Türkiye’de son 15 yılda yapılan bilimsel araştırmalarda çalışmaya katılan kadınların dahi neredeyse yarısının yemeği yakmanın, kocasına karşılık vermenin, parayı lüzumsuz yere harcamanın, çocuklarının bakımının ihmal edilmesinin, cinsel ilişkiye girmeyi reddetmenin şiddet görmek için haklı gerekçeler oluşturacağını belirttikleri saptanmıştır. Doğuda ve Güneydoğu’da bu oran daha da artmaktadır. Kadınların birçoğunun karşılık olarak sadece ‘sabretme’ tepkisi vermeleri sebebiyle şiddet ile mücadele sekteye uğramakta ve birçok olay gün yüzüne dahi çıkmamaktadır” diye konuştu.
“ŞİDDETİN HOŞ GÖRÜLMEDİĞİ BİR ORTAMIN OLUŞTURULMASI GEREKMEKTEDİR”
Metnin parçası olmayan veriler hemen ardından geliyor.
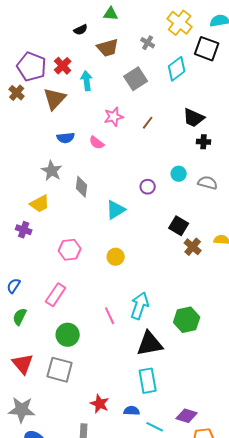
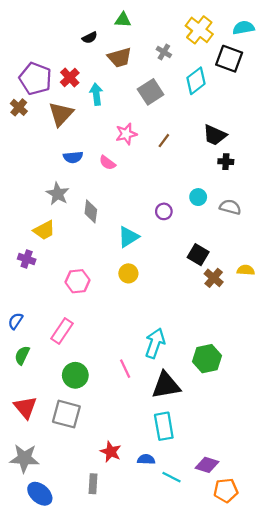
yellow circle: (116, 257) -> (128, 273), moved
pink line: (110, 316) -> (125, 369), moved

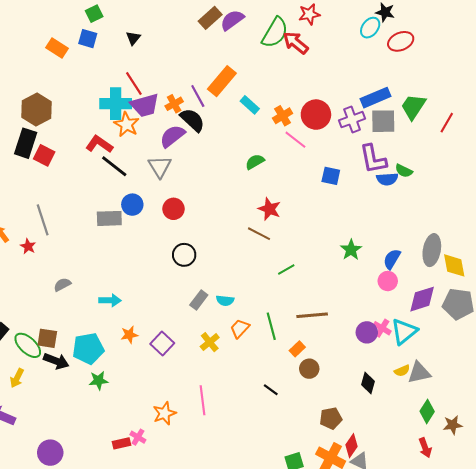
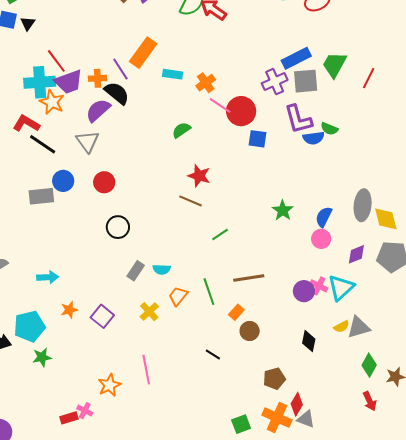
black triangle: (133, 38) -> (28, 23), moved
orange cross: (174, 104) -> (98, 78), turned 30
cyan rectangle: (250, 105) -> (173, 74), turned -30
red circle: (316, 115) -> (241, 111), moved
purple diamond: (422, 299) -> (356, 254), size x0.7

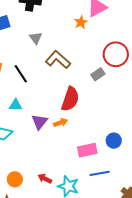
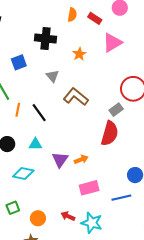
orange star: (81, 22) -> (79, 54), moved
red semicircle: (70, 99) -> (110, 133), moved
pink rectangle: (87, 150) -> (89, 188), moved
blue line: (100, 173) -> (121, 198), moved

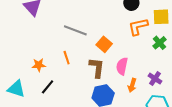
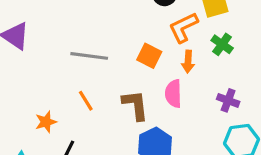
orange square: (104, 44) -> (149, 56), moved
orange arrow: (132, 85) -> (188, 62), moved

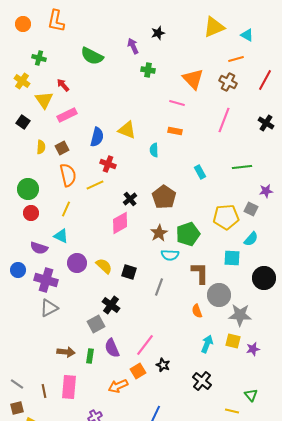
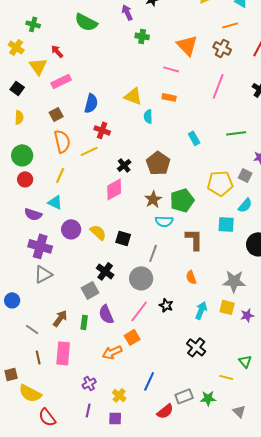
yellow triangle: (127, 130) -> (133, 96), moved
yellow semicircle: (41, 147) -> (19, 117), moved
blue circle: (18, 270) -> (12, 300), moved
gray circle: (219, 295) -> (141, 278), moved
brown arrow: (66, 352) -> (60, 318), turned -60
black star: (163, 365) -> (166, 305), moved
gray line: (17, 384) -> (32, 329), moved

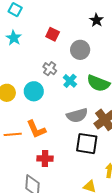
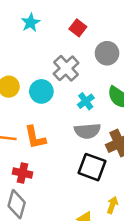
gray cross: (50, 69) -> (66, 68), size x1.5
cyan cross: (70, 81) -> (86, 101), moved
red cross: (45, 159) -> (23, 173), moved

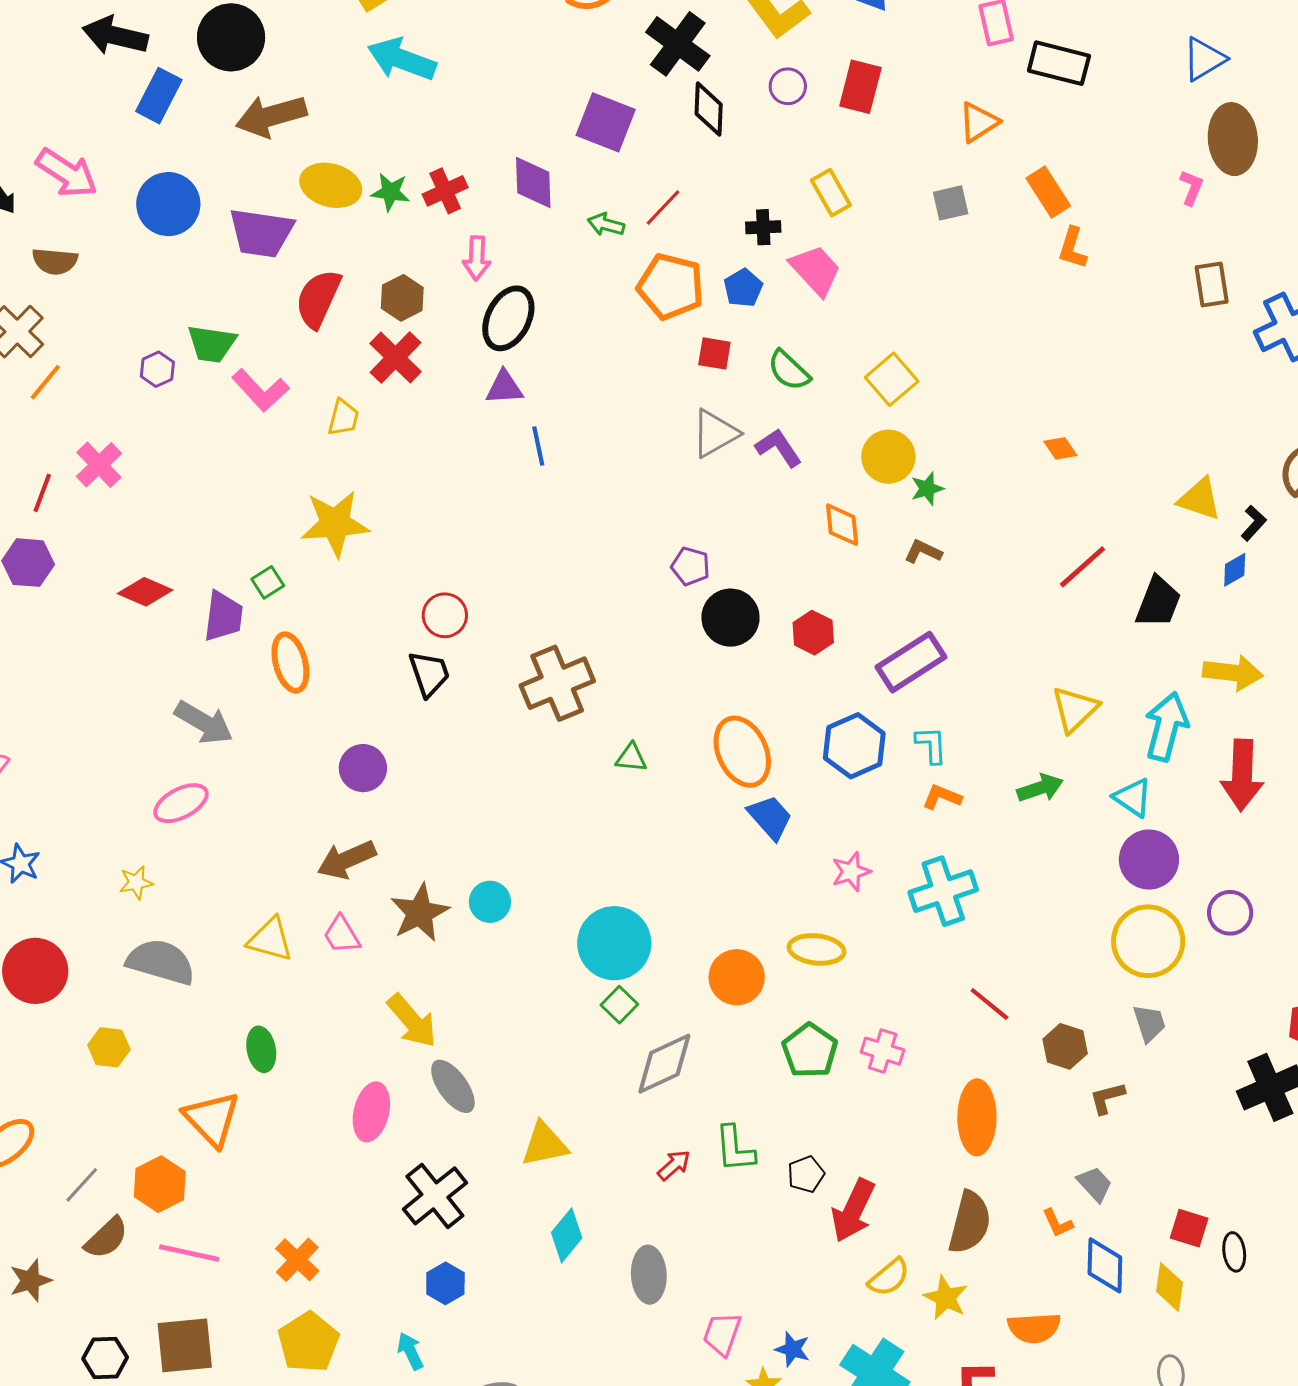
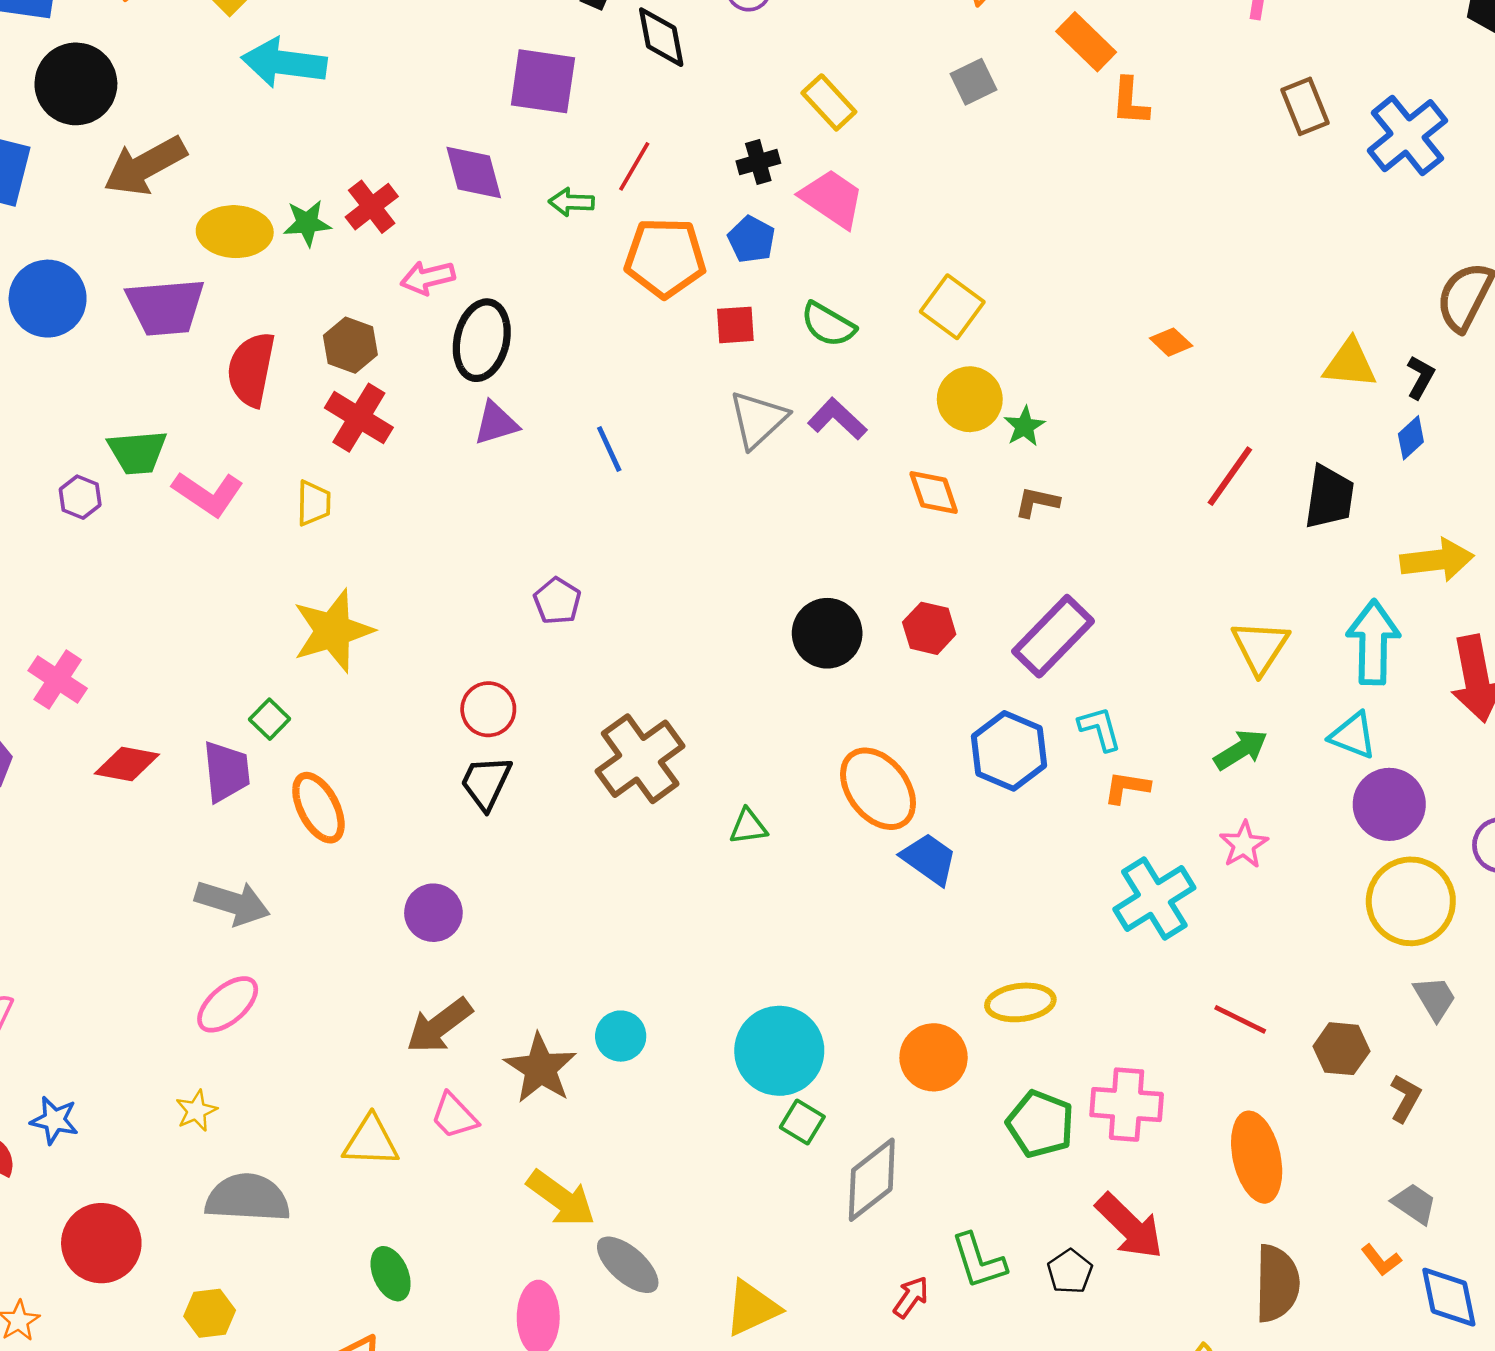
pink arrow: (477, 258) -> (428, 278), turned 87
blue line: (538, 446) -> (609, 449), moved
pink cross: (99, 465) -> (58, 680), moved
purple pentagon: (690, 566) -> (557, 601), moved, turned 30
black trapezoid: (429, 674) -> (486, 783), turned -123
pink star: (851, 872) -> (1244, 845), moved
pink cross: (883, 1051) -> (1127, 1105), size x1.4
brown L-shape: (1107, 1098) -> (1405, 1098), turned 147
red arrow: (853, 1210) -> (1129, 1226), moved, turned -58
Kadına yönelik şiddet dünya üzerinde yaygın olduğunu söyleyen Taşdemir, “Bazı ülkelerde bu olguların çok az olması şiddetin önlenemez olduğu yönündeki düşünceyi çürütmekte, şiddet ile mücadele etme konusunda bizlere cesaret vermektedir. Kadına yönelik şiddetin önlenmesi toplumların farkındalığının artırılması ile başlar. Önleme çabalarına kadın kadar erkeğin de katılımı sağlanmalıdır. Şiddetin hoş görülmediği bir ortamın oluşturulması gerekmektedir. Özellikle sağlık çalışanları, bilgilendirme kampanyaları ile kadınları sahip oldukları haklar, var olan kanunlar, sağlık kuruluşlarından nasıl hizmet alınacağı ile ilgili bilgilendirmelidir. Toplumun tüm kesimlerinden insanlar kadın erkek arasındaki eşitsizliklerin ortadan kaldırılması, eşler arası şiddetin önlenmesi, cinsel şiddet ve taciz ile ilgili kapsamlı yasaların çıkarılması konularında savunuculuk yapmalıdır. Kadınların güçlendirilmesi ve toplumdaki statülerinin yükseltilmesine yönelik çalışmalar yapılmalıdır. Kadına yönelik şiddet konusunda araştırma ve izlem çalışmaları yapılmalı, bu araştırmalar desteklenmelidir. Risk faktörlerine yönelik çalışmalar yürütülmelidir. Hem erkeklerin hem de kadınların meslek edindirilmesine yönelik çalışmalar yapılmalıdır. Şiddeti önlemeye yönelik birinci basamak önlemlerin yetersiz kaldığı durumlarda ikincil olarak sorun erken dönemde tanımlanmalı ve zarar önlenmeye çalışılmalı, üçüncül korunmada hekim geç evrelerde tanımlanmış sorunlarda, mevcut zararı gidermeye çalışmalı ve daha ileri zarar olmaması için korunma yollarını aramalıdır” şeklinde konuştu.